Many "cold fusion" proponents have suggested that there are no other energetic nuclear products in these systems. They have also suggested that the other nuclear products occur only in light hydrogen systems, not the deuterium/palladium systems. These are both myths. See "Isotopic Anomalies Reveal LENR Insights" and "Who's Afraid of LENR Transmutations?" in this report.

There are also gross inconsistencies with the products of fusion compared with LENR, as the product ratios in this image show:

The ratio of neutrons to tritium in fusion versus LENR is directly opposite, as is the ratio of neutrons to helium-4.

And then there are the inconsistencies of the input materials that are used in fusion compared with LENR.

The input materials to D+D fusion are very simple: deuterium gas. The inputs in LENR systems are a complex and highly variable mixture of materials.

One of the few people who took a more holistic view of LENR was George Miley, a professor at the University of Illinois. Miley's background is in nuclear research, and he earned his Ph.D. in chemical and nuclear engineering.

In 2003, he presented his picture of LENR phenomena, compared with thermonuclear fusion.[7] Miley saw that LENR transmutations and "cold fusion" were part of the same larger picture. Of course, he, like many other researchers, understood that the LENR transmutations could not be explained by "cold fusion."

Miley's 2003 general comparison of thermonuclear reaction products (first three rows)
to LENR reaction products (fourth row).

For many years, the loudest proponents of "cold fusion" have repeated Nobel Laureate Julian Schwinger's mantra in explaining why "cold fusion" doesn't look like fusion.

With the benefit of hindsight and 21 years of scientific research to draw on, it is clear that the circumstances, inputs and products of LENR are not those of fusion: hot, cold or otherwise.

 

References

1. Miles, M., "Correlation of Excess Enthalpy and Helium-4 Production: A Review," Proceedings of the Tenth International Conference on Cold Fusion, Cambridge, Mass. (2003), pg. 6 "theoretical rate of 2.6x1011 4He s-1W-1" Sample math calculation: 2.6 (x10^11)  / 1.4 (x10^11)  * 23.85 = 44 MeV/4He, Corrections via May 21, 2010 e-mail.

2. EPRI TR-107843-V1, pg 3-223, pdf pg 351; Math: 22.4/41=0.54.
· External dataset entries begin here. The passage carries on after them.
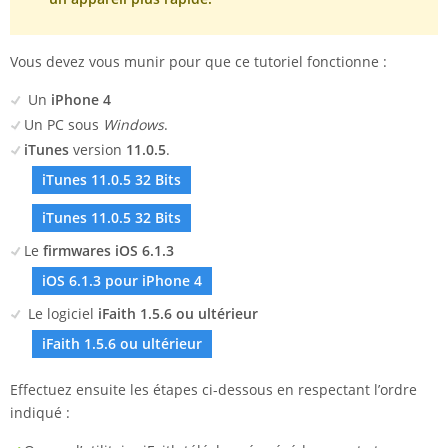
Vous devez vous munir pour que ce tutoriel fonctionne :
Un
iPhone 4
Un PC sous
Windows
.
iTunes
version
11.0.5
.
iTunes 11.0.5 32 Bits
iTunes 11.0.5 32 Bits
Le
firmwares iOS 6.1.3
iOS 6.1.3 pour iPhone 4
Le logiciel
iFaith 1.5.6 ou ultérieur
iFaith 1.5.6 ou ultérieur
Effectuez ensuite les étapes ci-dessous en respectant l’ordre
indiqué :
3. EPRI TR-107843-V1 pg 3-223, pdf pg 351; Math: 1.66/1.13 = 147%; 22.4/147=0.15.

4. McKubre, M., Tanzella, F., Tripodi, P., and Hagelstein, P., "The Emergence of a Coherent Explanation for Anomalies Observed in D/Pd and H/Pd System: Evidence for 4He and 3He Production," Proceedings of the Eighth International Conference on Cold Fusion, Lerici, Italy (2000).

5. Apicella, M., Castagna, E., Capobianco, L., D'Aulerio, L., Mazzitelli, G., Sarto, F., Rosada, A., Santoro, E., Violante, V., McKubre, M.C.H., Tanzella, F., Sibilia, C., "Some Recent Results at ENEA," Proceedings of the Twelfth International Conference on Cold Fusion, Yokohama, Japan (2005). 

6. Hagelstein, P., McKubre, M., Nagel, D., Chubb, T., and Hekman, R., "New Physical Effects In Metal Deuterides," submitted to the 2004 U.S. Department of Energy LENR Review.

7. Miley, G.H. and Shrestha, P., "Review of Transmutation Reactions in Solids," Proceedings of the Tenth International Conference on Cold Fusion , Cambridge, Mass., (2003).